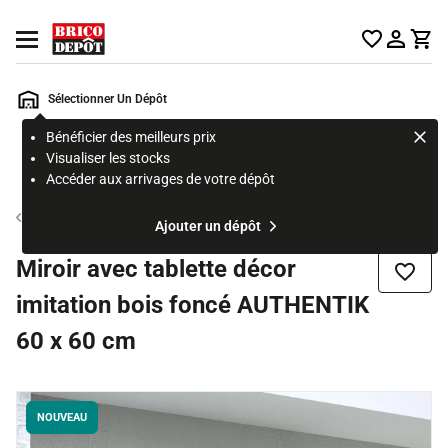
Accueil Brico Dépôt
Ouvrir le menu
Sélectionner Un Dépôt
Bénéficier des meilleurs prix
Rechercher
Visualiser les stocks
un
Accéder aux arrivages de votre dépôt
produit,
ou
Miroir de salle de bain
Ajouter un dépôt
une
page
Miroir avec tablette décor
Ajouter
imitation bois foncé AUTHENTIK
60 x 60 cm
NOUVEAU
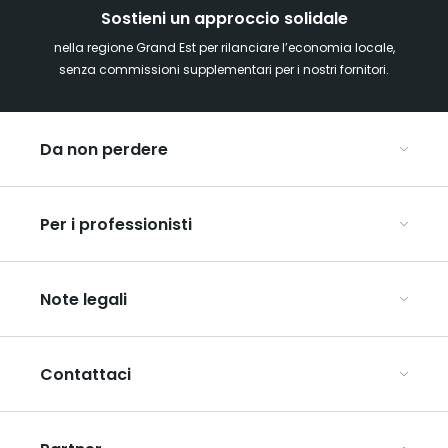
Sostieni un approccio solidale
nella regione Grand Est per rilanciare l’economia locale,
senza commissioni supplementari per i nostri fornitori.
Da non perdere
Mercatini di Natale
Per i professionisti
Alsazia
Ardenne
Organizzare conferenze e seminari
Champagne
Note legali
Organizzate il vostro viaggio di gruppo
Lorena
Scopri l’ART GE
Vosgi
Condizioni generali di utilizzo
Mediaroom
Contattaci
Informativa sulla privacy
Avvertenze legali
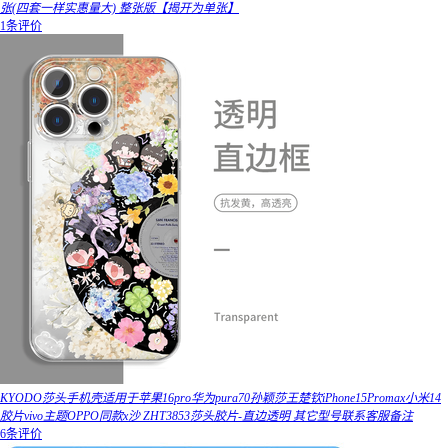
张(四套一样实惠量大) 整张版【揭开为单张】
1条评价
KYODO莎头手机壳适用于苹果16pro华为pura70孙颖莎王楚钦iPhone15Promax小米14
胶片vivo主题OPPO同款x沙 ZHT3853莎头胶片-直边透明 其它型号联系客服备注
6条评价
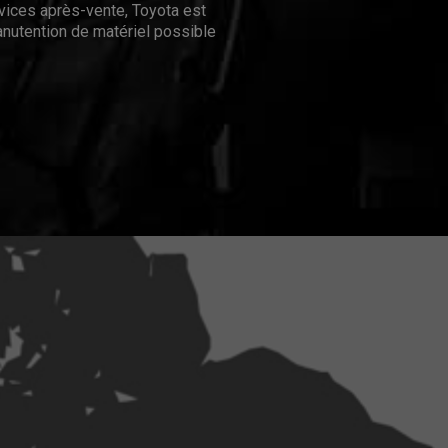
rvices après-vente, Toyota est
nutention de matériel possible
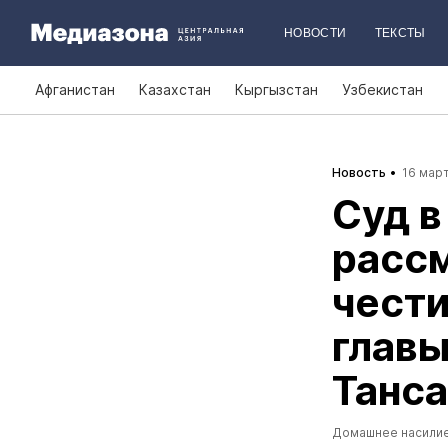
НОВОСТИ
ТЕКСТЫ
Афганистан
Казахстан
Кыргызстан
Узбекистан
Новость
16 март
Суд в
рассм
чести
глав
Танс
Домашнее насили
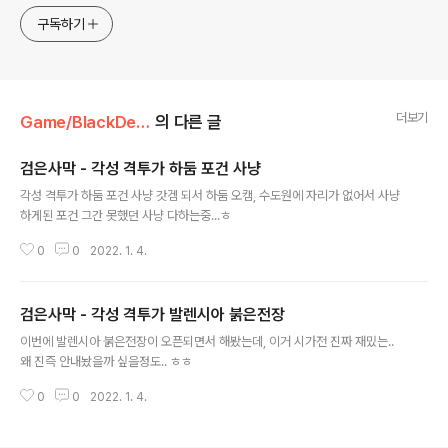
구독하기
더보기
Game/BlackDesert
의 다른 글
검은사막 - 각성 격투가 하둠 포건 사냥
글 내용
각성 격투가 하둠 포건 사냥 갓겜 되서 하둠 오캠, 수도원에 자리가 없어서 사냥
하게된 포건 그간 못했던 사냥 다하는중...ㅎ
0
0
2022. 1. 4.
검은사막 - 각성 격투가 발렌시아 붉은전장
글 내용
이번에 발렌시아 붉은전장이 오픈되면서 해봤는데, 이거 시가전 진짜 재밌는..
왜 진즉 안내놨을까 싶을정도.. ㅎㅎ
0
0
2022. 1. 4.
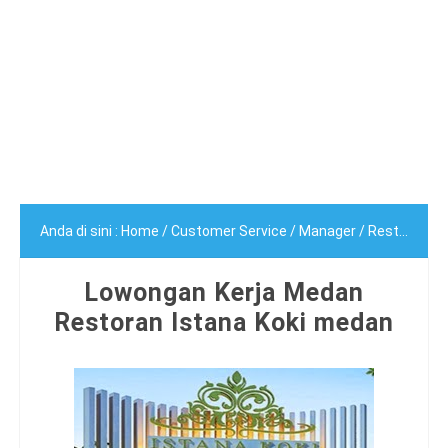
Anda di sini :
Home
/
Customer Service
/
Manager
/
Restoran/Kafe
Lowongan Kerja Medan
Restoran Istana Koki medan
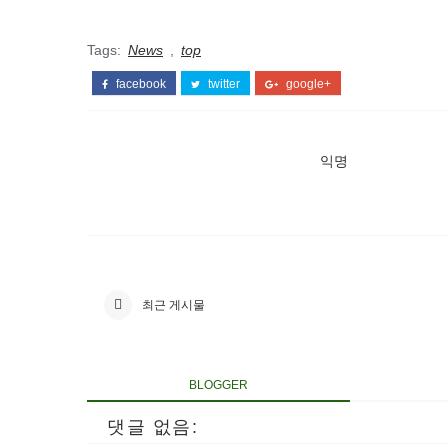
Tags:
News
,
top
facebook
twitter
google+
익명
최근 게시물
BLOGGER
댓글 없음:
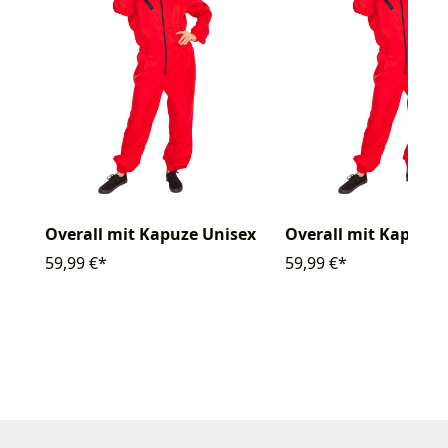
Overall mit Kapuze Unisex
Overall mit Kapuze 
59,99 €*
59,99 €*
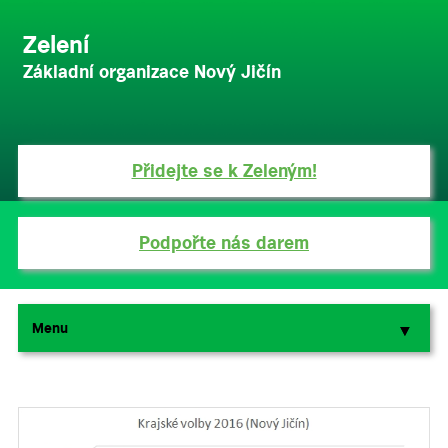
Zelení
Základní organizace Nový Jičín
Přidejte se k Zeleným!
Podpořte nás darem
Menu
▼
▼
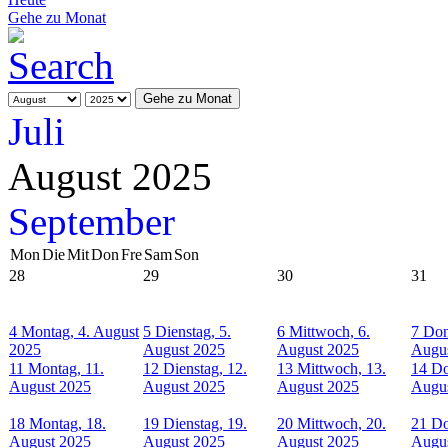
Gehe zu Monat
Gehe zu Monat
Juli
August 2025
September
Mon
Die
Mit
Don
Fre
Sam
Son
28
29
30
31
4
Montag, 4. August
5
Dienstag, 5.
6
Mittwoch, 6.
7
Don
2025
August 2025
August 2025
Augu
11
Montag, 11.
12
Dienstag, 12.
13
Mittwoch, 13.
14
Do
August 2025
August 2025
August 2025
Augu
18
Montag, 18.
19
Dienstag, 19.
20
Mittwoch, 20.
21
Do
August 2025
August 2025
August 2025
Augu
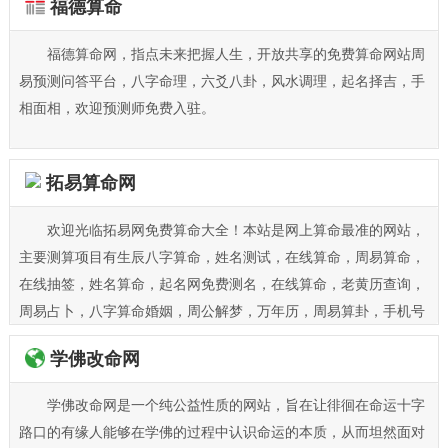
福德算命
福德算命网，指点未来把握人生，开放共享的免费算命网站周
易预测问答平台，八字命理，六爻八卦，风水调理，起名择吉，手
相面相，欢迎预测师免费入驻。
拓易算命网
欢迎光临拓易网免费算命大全！本站是网上算命最准的网站，
主要测算项目有生辰八字算命，姓名测试，在线算命，周易算命，
在线抽签，姓名算命，起名网免费测名，在线算命，老黄历查询，
周易占卜，八字算命婚姻，周公解梦，万年历，周易算卦，手机号
码测吉凶，姓名配对，车牌号码吉凶，塔罗牌占卜，2019年生肖运
学佛改命网
程，宝宝起名打分，起名字大全，星座运程等。
学佛改命网是一个纯公益性质的网站，旨在让徘徊在命运十字
路口的有缘人能够在学佛的过程中认识命运的本质，从而坦然面对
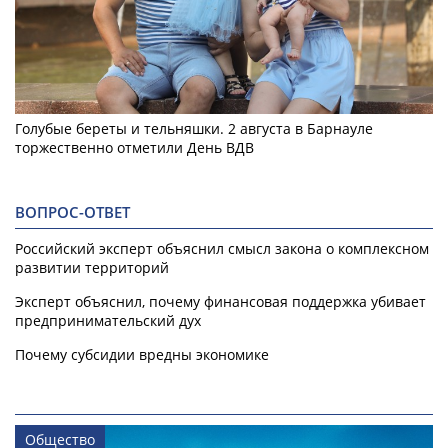
Голубые береты и тельняшки. 2 августа в Барнауле
торжественно отметили День ВДВ
ВОПРОС-ОТВЕТ
Российский эксперт объяснил смысл закона о комплексном
развитии территорий
Эксперт объяснил, почему финансовая поддержка убивает
предпринимательский дух
Почему субсидии вредны экономике
Общество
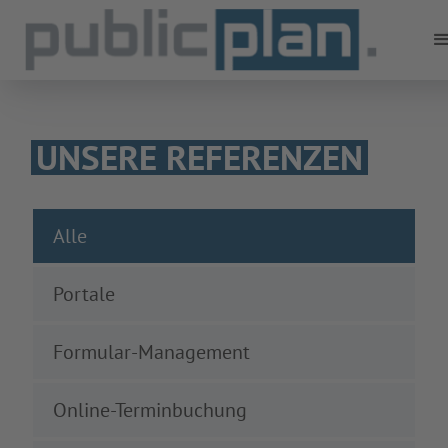
UNSERE REFERENZEN
Alle
Portale
Formular-Management
Online-Terminbuchung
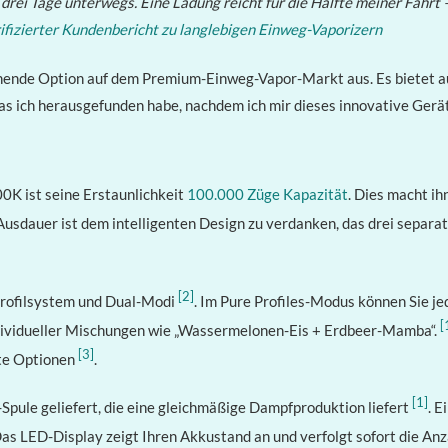
 drei Tage unterwegs. Eine Ladung reicht für die Hälfte meiner Fahr
ifizierter Kundenbericht zu langlebigen Einweg-Vaporizern
chende Option auf dem Premium-Einweg-Vapor-Markt aus. Es bietet 
 was ich herausgefunden habe, nachdem ich mir dieses innovative Ger
K ist seine Erstaunlichkeit
100.000 Züge Kapazität
. Dies macht ih
Ausdauer ist dem intelligenten Design zu verdanken, das drei separa
[2]
Profilsystem und Dual-Modi
. Im Pure Profiles-Modus können Sie je
[
dividueller Mischungen wie „Wassermelonen-Eis + Erdbeer-Mamba“.
[3]
hte Optionen
.
[1]
pule geliefert, die eine gleichmäßige Dampfproduktion liefert
. 
as LED-Display zeigt Ihren Akkustand an und verfolgt sofort die An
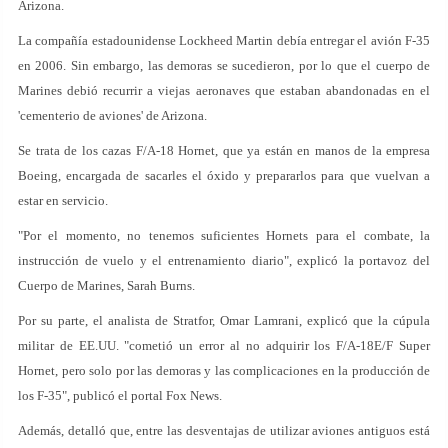
Arizona.
La compañía estadounidense Lockheed Martin debía entregar el avión F-35
en 2006. Sin embargo, las demoras se sucedieron, por lo que el cuerpo de
Marines debió recurrir a viejas aeronaves que estaban abandonadas en el
'cementerio de aviones' de Arizona.
Se trata de los cazas F/A-18 Hornet, que ya están en manos de la empresa
Boeing, encargada de sacarles el óxido y prepararlos para que vuelvan a
estar en servicio.
"Por el momento, no tenemos suficientes Hornets para el combate, la
instrucción de vuelo y el entrenamiento diario", explicó la portavoz del
Cuerpo de Marines, Sarah Burns.
Por su parte, el analista de Stratfor, Omar Lamrani, explicó que la cúpula
militar de EE.UU. "cometió un error al no adquirir los F/A-18E/F Super
Hornet, pero solo por las demoras y las complicaciones en la producción de
los F-35", publicó el portal Fox News.
Además, detalló que, entre las desventajas de utilizar aviones antiguos está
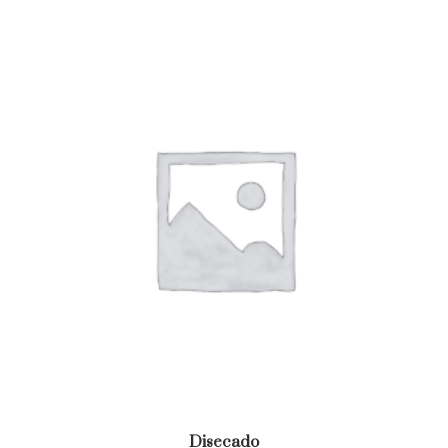
Disecado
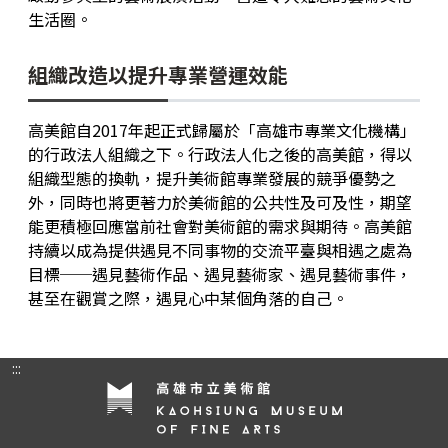
生活圈。
組織改造以提升專業營運效能
高美館自2017年起正式歸屬於「高雄市專業文化機構」
的行政法人組織之下。行政法人化之後的高美館，得以
組織型態的換軌，提升美術館專業發展的競爭優勢之
外，同時也將更著力於美術館的公共性及可及性，期望
能更積極回應當前社會對美術館的需求與期待。高美館
持續以成為提供遇見不同事物的交流平臺與相遇之處為
目標──遇見藝術作品、遇見藝術家、遇見藝術事件，
甚至在觀賞之際，遇見心中某個角落的自己。
:::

☆ ☆ ☆

- _ACTIVITY_
All lines from the listing above that include "Kapuze" should be shown.

- _RESPONSE BELOW_
Overall mit Kapuze Unisex
Overall mit Kapuze 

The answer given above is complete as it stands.